La Voz F.?F. | CEDEIRA

SOCIEDAD

MARÍA VILLAR

?e lo pensaron concienzudamente y al final decidieron que la procesión marítima de la Virgen del Mar era sagrada. La flota de Cedeira (la mayoría, pero no toda) participó ayer en el homenaje que cada 16 de agosto rinde a los pescadores que dejaron la vida en el océano. Los barcos no iban llenos a rebosar. La prudencia se ha impuesto y para evitar accidentes -como el que ocurrió hace unos años en Aguiño y que acabó con una multa millonaria a un armador- el acceso a las embarcaciones estuvo muy restringido. Tanto que el muelle cedeirés permaneció vallado y vigilado por voluntarios de Protección Civil y por agentes de la Policía Local para evitar que la gente se colase sin control dentro los barcos. El sistema funcionó a la perfección. Dentro del volantero Berezmar, al que este año le tocó portar la imagen de la santa, los devotos iban sentados en improvisados bancos de madera colocados sólo para la ocasión para garantizar aún más la seguridad de los tripulantes. El emigrante En un rincón estaba sentado Donato Díaz, un cedeirés sesentón que ayer descubrió una de las tradiciones más arraigadas de su pueblo. Y es que Donato emigró en el 65 a Canadá para pescar bacalaos. Cinco meses al año fuera de casa convencieron a su mujer de que esa no era la vida que quería para su familia y en 1969 Donato tomó el tren a Suiza, donde trabajó en una fábrica de madera. Dentro de tres meses se instalará definitivamente en su villa natal. Pero, de momento, está volviendo a familiarizarse con esa Cedeira que se perdió en sus viajes por el extranjero. Donato, como las decenas de personas que viajaban en el barco de la santa, descubrió que la procesión marítima tiene su rituales. Tras dejar atrás un muelle lleno de curiosos que tuvieron que quedar en tierra, los barcos enfilaron el océano para alejarse unas dos millas de la costa.
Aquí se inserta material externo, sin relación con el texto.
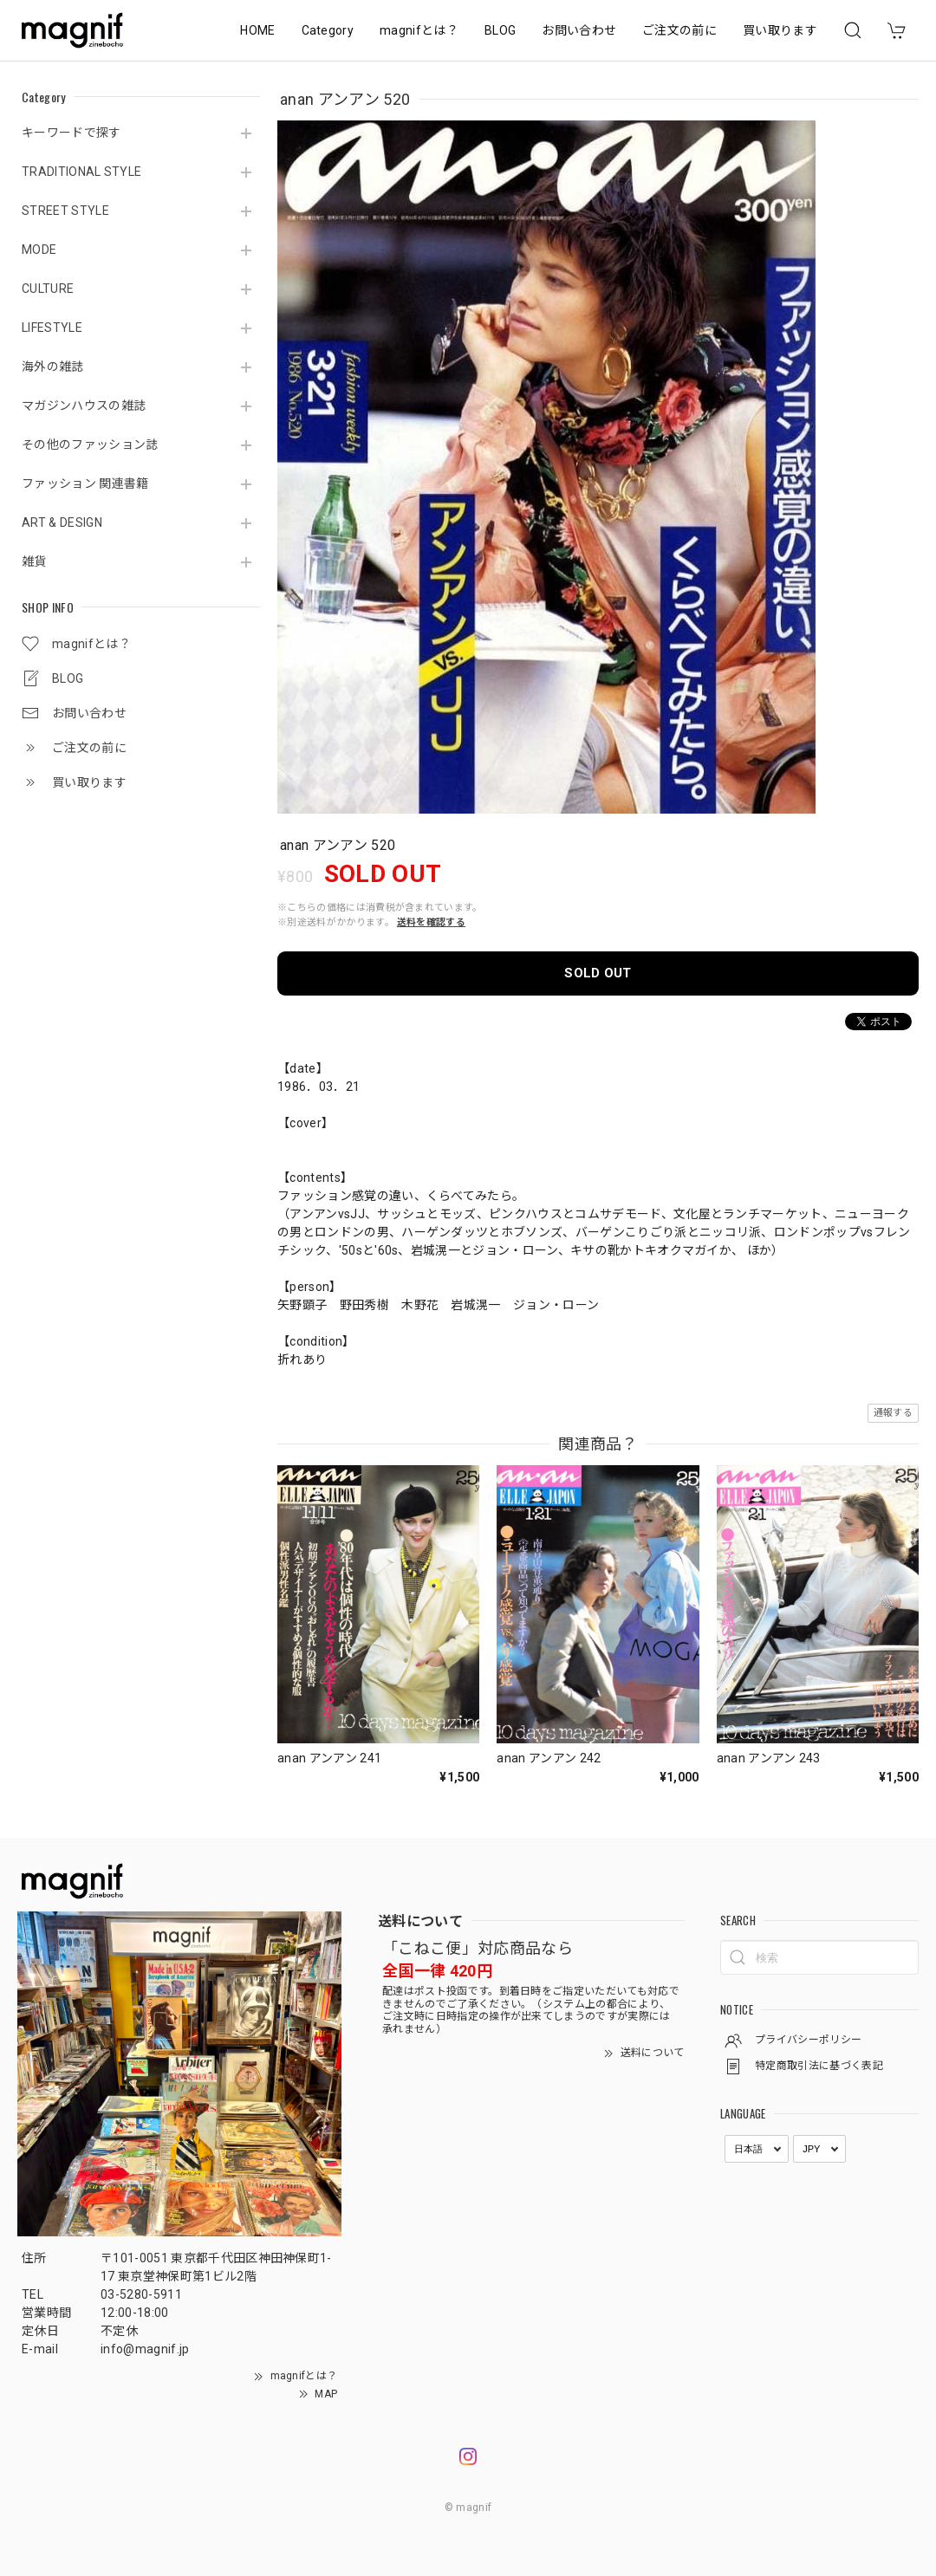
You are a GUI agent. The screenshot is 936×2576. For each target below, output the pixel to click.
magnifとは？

A la altura de la capilla de San Antonio se produce el momento culminante, cuando se lanzan al mar coronas y ramos de flores en señal de duelo por los marineros fallecidos. Es entonces cuando los barcos hacen sonar sus sirenas. Ya de regreso, la pandilla de Los Pifis (un grupo de amigos que portan a la santa desde hace una década) cumple con su misión de devolver a la Virgen del Mar a su hogar habitual: la iglesia parroquial.